Activity:
Please copy the records below word for word, leaving out the pictures.

========================

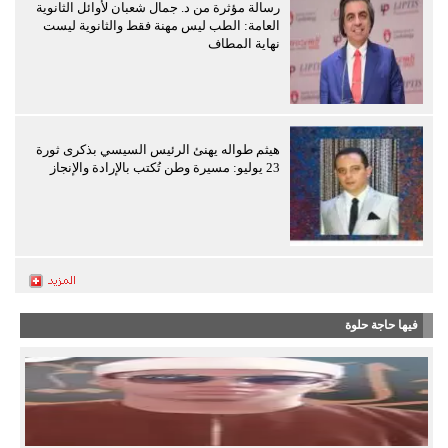
رسالة مؤثرة من د. جمال شعبان لأوائل الثانوية
العامة: الطب ليس مهنة فقط والثانوية ليست
نهاية المطاف
هيثم طواله يهنئ الرئيس السيسي بذكرى ثورة
23 يوليو: مسيرة وطن تُكتب بالإرادة والإنجاز
فيها حاجة حلوة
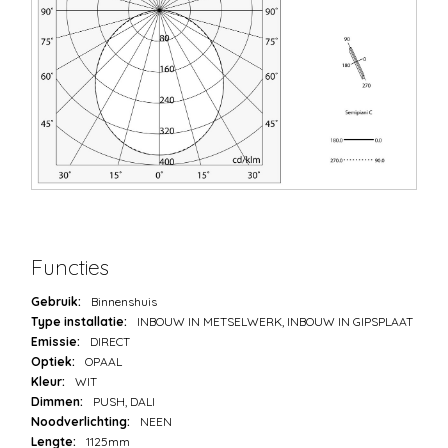
Functies
Gebruik:
Binnenshuis
Type installatie:
INBOUW IN METSELWERK, INBOUW IN GIPSPLAAT
Emissie:
DIRECT
Optiek:
OPAAL
Kleur:
WIT
Dimmen:
PUSH, DALI
Noodverlichting:
NEEN
Lengte:
1125mm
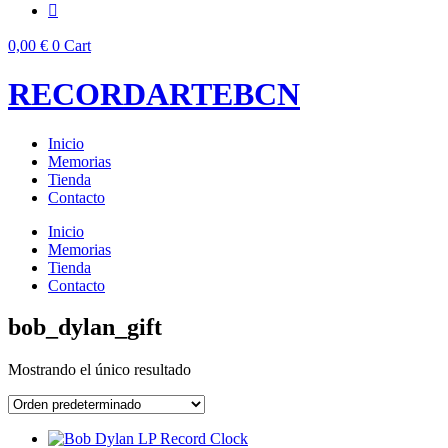
0,00
€
0
Cart
RECORDARTEBCN
Inicio
Memorias
Tienda
Contacto
Inicio
Memorias
Tienda
Contacto
bob_dylan_gift
Mostrando el único resultado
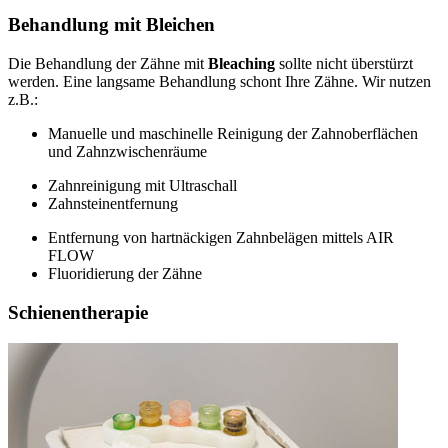
Behandlung mit Bleichen
Die Behandlung der Zähne mit
Bleaching
sollte nicht überstürzt
werden. Eine langsame Behandlung schont Ihre Zähne. Wir nutzen
z.B.:
Manuelle und maschinelle Reinigung der Zahnoberflächen
und Zahnzwischenräume
Zahnreinigung mit Ultraschall
Zahnsteinentfernung
Entfernung von hartnäckigen Zahnbelägen mittels AIR
FLOW
Fluoridierung der Zähne
Schienentherapie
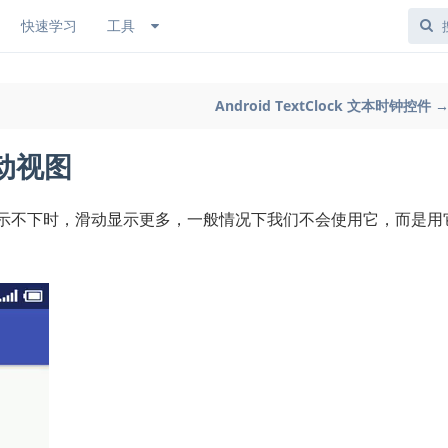
快速学习
工具
Android TextClock 文本时钟控件 
 滚动视图
当一屏内容显示不下时，滑动显示更多，一般情况下我们不会使用它，而是用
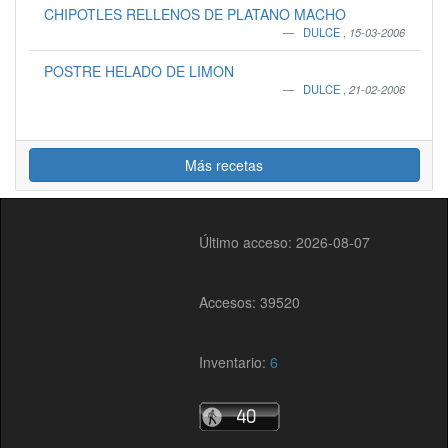
CHIPOTLES RELLENOS DE PLATANO MACHO
DULCE
,
15-03-2006
POSTRE HELADO DE LIMON
DULCE
,
21-02-2006
Más recetas
Último acceso: 2026-08-07
Accesos: 39520
Inventario:
6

========================

Answer area:
رسالة مؤثرة من د. جمال شعبان لأوائل الثانوية
العامة: الطب ليس مهنة فقط والثانوية ليست
نهاية المطاف
هيثم طواله يهنئ الرئيس السيسي بذكرى ثورة
23 يوليو: مسيرة وطن تُكتب بالإرادة والإنجاز
فيها حاجة حلوة
Functies
Gebruik:
Binnenshuis
Type installatie:
INBOUW IN METSELWERK, INBOUW IN GIPSPLAAT
Emissie:
DIRECT
Optiek:
OPAAL
Kleur:
WIT
Dimmen:
PUSH, DALI
Noodverlichting:
NEEN
Lengte:
1125mm
0,00
€
0
Cart
RECORDARTEBCN
Inicio
Memorias
Tienda
Contacto
Inicio
Memorias
Tienda
Contacto
bob_dylan_gift
Mostrando el único resultado
Behandlung mit Bleichen
Die Behandlung der Zähne mit
Bleaching
sollte nicht überstürzt
werden. Eine langsame Behandlung schont Ihre Zähne. Wir nutzen
z.B.:
Manuelle und maschinelle Reinigung der Zahnoberflächen
und Zahnzwischenräume
Zahnreinigung mit Ultraschall
Zahnsteinentfernung
Entfernung von hartnäckigen Zahnbelägen mittels AIR
FLOW
Fluoridierung der Zähne
Schienentherapie
快速学习
工具
Android TextClock 文本时钟控件 
 滚动视图
当一屏内容显示不下时，滑动显示更多，一般情况下我们不会使用它，而是用
CHIPOTLES RELLENOS DE PLATANO MACHO
DULCE
,
15-03-2006
POSTRE HELADO DE LIMON
DULCE
,
21-02-2006
Más recetas
Último acceso: 2026-08-07
Accesos: 39520
Inventario:
6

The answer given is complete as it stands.